(Stored records)
----------
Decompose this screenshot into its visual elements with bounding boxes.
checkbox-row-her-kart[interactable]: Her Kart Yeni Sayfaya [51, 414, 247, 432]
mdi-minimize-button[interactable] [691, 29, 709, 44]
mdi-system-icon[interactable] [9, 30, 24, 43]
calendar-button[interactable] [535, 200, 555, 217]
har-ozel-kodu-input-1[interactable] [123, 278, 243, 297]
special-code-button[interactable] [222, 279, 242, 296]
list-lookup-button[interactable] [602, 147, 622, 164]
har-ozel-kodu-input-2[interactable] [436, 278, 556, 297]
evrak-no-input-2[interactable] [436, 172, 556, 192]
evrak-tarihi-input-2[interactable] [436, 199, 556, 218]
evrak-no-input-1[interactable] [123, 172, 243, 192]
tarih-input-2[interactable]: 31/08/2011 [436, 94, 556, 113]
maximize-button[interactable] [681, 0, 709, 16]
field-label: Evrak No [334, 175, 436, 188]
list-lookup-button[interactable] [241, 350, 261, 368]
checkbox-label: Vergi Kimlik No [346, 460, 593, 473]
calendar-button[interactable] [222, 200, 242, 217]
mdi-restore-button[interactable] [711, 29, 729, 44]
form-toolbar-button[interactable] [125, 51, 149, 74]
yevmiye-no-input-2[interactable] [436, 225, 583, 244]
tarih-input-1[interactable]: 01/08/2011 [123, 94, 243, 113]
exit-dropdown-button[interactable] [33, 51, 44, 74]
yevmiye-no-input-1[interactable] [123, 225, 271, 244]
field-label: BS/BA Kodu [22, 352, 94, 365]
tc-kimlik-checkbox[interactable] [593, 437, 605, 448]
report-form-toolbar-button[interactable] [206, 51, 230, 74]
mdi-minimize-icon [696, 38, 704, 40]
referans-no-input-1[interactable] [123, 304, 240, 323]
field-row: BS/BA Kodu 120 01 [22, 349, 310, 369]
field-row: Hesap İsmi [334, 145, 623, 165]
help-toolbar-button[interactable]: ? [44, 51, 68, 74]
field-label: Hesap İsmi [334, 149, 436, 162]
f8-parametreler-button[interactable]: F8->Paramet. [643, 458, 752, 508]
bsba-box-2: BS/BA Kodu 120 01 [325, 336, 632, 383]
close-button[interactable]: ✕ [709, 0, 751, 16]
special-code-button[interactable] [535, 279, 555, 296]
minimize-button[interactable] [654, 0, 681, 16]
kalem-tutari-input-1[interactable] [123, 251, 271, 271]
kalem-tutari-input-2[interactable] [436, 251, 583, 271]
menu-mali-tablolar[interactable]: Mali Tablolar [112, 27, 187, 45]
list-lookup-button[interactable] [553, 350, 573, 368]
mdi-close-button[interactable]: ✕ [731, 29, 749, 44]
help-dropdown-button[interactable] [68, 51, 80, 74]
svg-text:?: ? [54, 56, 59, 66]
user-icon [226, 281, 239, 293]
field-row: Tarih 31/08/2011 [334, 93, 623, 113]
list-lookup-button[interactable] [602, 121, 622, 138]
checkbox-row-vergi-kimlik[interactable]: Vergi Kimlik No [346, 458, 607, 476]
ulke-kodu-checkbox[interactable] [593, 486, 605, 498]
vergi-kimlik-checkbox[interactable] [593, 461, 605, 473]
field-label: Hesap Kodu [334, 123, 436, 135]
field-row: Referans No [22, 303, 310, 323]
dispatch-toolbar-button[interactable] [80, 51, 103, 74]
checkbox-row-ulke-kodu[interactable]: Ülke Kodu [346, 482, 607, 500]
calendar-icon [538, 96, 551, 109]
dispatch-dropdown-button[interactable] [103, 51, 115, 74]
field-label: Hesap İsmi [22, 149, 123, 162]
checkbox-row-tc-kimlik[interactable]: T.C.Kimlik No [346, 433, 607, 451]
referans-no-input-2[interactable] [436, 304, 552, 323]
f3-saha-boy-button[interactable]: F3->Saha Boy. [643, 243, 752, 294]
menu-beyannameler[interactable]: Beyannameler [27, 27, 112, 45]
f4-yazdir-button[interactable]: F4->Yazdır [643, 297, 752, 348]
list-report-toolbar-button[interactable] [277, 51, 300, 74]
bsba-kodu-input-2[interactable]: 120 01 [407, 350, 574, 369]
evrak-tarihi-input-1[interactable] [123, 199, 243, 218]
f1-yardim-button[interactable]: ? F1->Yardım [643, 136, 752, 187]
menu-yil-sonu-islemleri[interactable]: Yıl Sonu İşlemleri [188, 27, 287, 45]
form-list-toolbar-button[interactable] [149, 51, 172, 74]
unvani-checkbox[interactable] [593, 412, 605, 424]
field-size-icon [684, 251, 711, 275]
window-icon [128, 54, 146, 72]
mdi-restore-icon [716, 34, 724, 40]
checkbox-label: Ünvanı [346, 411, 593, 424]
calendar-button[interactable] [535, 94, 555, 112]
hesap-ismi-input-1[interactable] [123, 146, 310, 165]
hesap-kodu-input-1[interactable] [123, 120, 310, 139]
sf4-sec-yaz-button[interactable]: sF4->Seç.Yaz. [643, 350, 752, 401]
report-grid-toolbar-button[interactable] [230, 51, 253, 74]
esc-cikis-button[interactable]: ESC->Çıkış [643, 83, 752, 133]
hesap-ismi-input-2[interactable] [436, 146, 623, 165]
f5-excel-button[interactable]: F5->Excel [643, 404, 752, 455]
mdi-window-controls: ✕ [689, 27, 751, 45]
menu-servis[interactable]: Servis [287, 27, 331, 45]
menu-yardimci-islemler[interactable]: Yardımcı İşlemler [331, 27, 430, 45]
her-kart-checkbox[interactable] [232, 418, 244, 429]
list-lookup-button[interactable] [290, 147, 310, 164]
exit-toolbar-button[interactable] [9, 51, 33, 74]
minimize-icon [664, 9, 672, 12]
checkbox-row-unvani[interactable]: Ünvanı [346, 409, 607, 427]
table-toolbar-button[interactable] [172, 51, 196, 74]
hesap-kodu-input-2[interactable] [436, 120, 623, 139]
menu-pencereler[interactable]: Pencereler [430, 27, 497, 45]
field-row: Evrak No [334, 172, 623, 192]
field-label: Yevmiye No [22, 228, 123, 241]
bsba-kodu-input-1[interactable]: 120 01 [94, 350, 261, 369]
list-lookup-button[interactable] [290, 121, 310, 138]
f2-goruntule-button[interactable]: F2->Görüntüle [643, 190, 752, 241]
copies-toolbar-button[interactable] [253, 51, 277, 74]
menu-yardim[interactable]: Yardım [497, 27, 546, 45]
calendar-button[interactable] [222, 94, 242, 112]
----------
WHAT THE EXERCISE ASKS: For the word "form", show every line of the entries that holds it.

REPLY:
form-toolbar-button[interactable] [125, 51, 149, 74]
report-form-toolbar-button[interactable] [206, 51, 230, 74]
form-list-toolbar-button[interactable] [149, 51, 172, 74]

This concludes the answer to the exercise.